Hughes at the NAS Panel made an interesting distinction between the "Schweingruber Method" and the "Fritts Method". The "Schweingruber Method" in principle selects temperature-sensitive proxies ex ante and averages them or some such simple method. The Fritts method didn’t worry about whether proxies were temperature proxies or precipitation proxies. It just put everything into a hopper, turned on the black box and waited for the answer at the other end. Mann took this to its logical extreme.
The Schweingruber method led to Schweingruber et al 1993 with its large network of over 400 temperature-sensitive sites, also described in several Briffa et al publications, about which I’ve previously posted. The problem for the Hockey Team is that the Schweingruber method, which seems far more logical to me, led to the "divergence problem" – ring widths and densities went down over the large population in the second half of the 20th century, as grudgingly admitted in several Briffa, Schweingruber publications.
The Mann method, as I’ll show in more detail in another post, seems to have taken the exact opposite position: allowing any sort of proxy, including precipitation proxies, even instrumental precipitation measurements, hoping that the multivariate method would sort it out through teleconnections. This complete disregard for whether something is a temperature proxy and total reliance on multivariate statistics to sort out the mess is what increasingly seems to me to the distinctive "contribution" of MBH.
However, it seems obvious that people have not fully thought through the properties of the Mann method as applied to noisy networks. However, Galluccio has already established some properties of wild networks and some of their findings should translate into the analysis of multiproxy networks. But exactly how? Maybe Jean S or Luboà’¦à⟠will have some thoughts on this.

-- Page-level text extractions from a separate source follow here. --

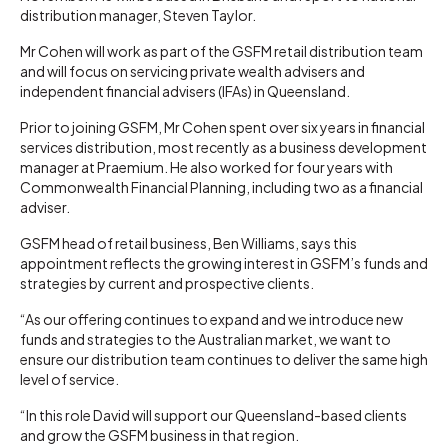
distribution manager, Steven Taylor.
Mr Cohen will work as part of the GSFM retail distribution team
and will focus on servicing private wealth advisers and
independent financial advisers (IFAs) in Queensland.
Prior to joining GSFM, Mr Cohen spent over six years in financial
services distribution, most recently as a business development
manager at Praemium. He also worked for four years with
Commonwealth Financial Planning, including two as a financial
adviser.
GSFM head of retail business, Ben Williams, says this
appointment reflects the growing interest in GSFM’s funds and
strategies by current and prospective clients.
“As our offering continues to expand and we introduce new
funds and strategies to the Australian market, we want to
ensure our distribution team continues to deliver the same high
level of service.
“In this role David will support our Queensland-based clients
and grow the GSFM business in that region.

You can also see why the issue of covariance or correlation PC methods gets submerged when you start thinking about the properties of noisy covariance (or correlation matrices). At the end of the day, reconstructions are simply linear combinations of the original proxies and each multivariate method is simply yielding a set of weighting factors. These weighting factors are called "regression coefficients" under a multiple linear regression and an eigenvector under principal components/singular value decomposition. A simple average results from weighting factors of 1/n,..,1/n. The issue in noisy covariance matrices is that the final reconstruction is not robust to different plausible choices of weighting factors.
Arguably the NAS Panel has implicitly rebuked the grab-bag Mann approach to proxy selection, stating the following:
Using proxies sensitive to hydrologic variables (including moisture-sensitive trees
and isotopes in tropical ice cores and speleothems) to take advantage of observed correlations
with surface temperature could lead to problems and should be done only if the proxy–
temperature relationship has climatologic justification. (p. 110)
Reference: Stefano Galluccio, Jean-Philippe Bouchaud and Marc Potters, 1998. Rational Decisions, Random Matrices and Spin Glasses http://www.citebase.org/cgi-bin/fulltext?format=application/pdf&identifier=oai:arXiv.org:cond-mat/9801209
If you google noisy covariance matrix together with galluccio and various combinations, you can get a bibliography pretty fast.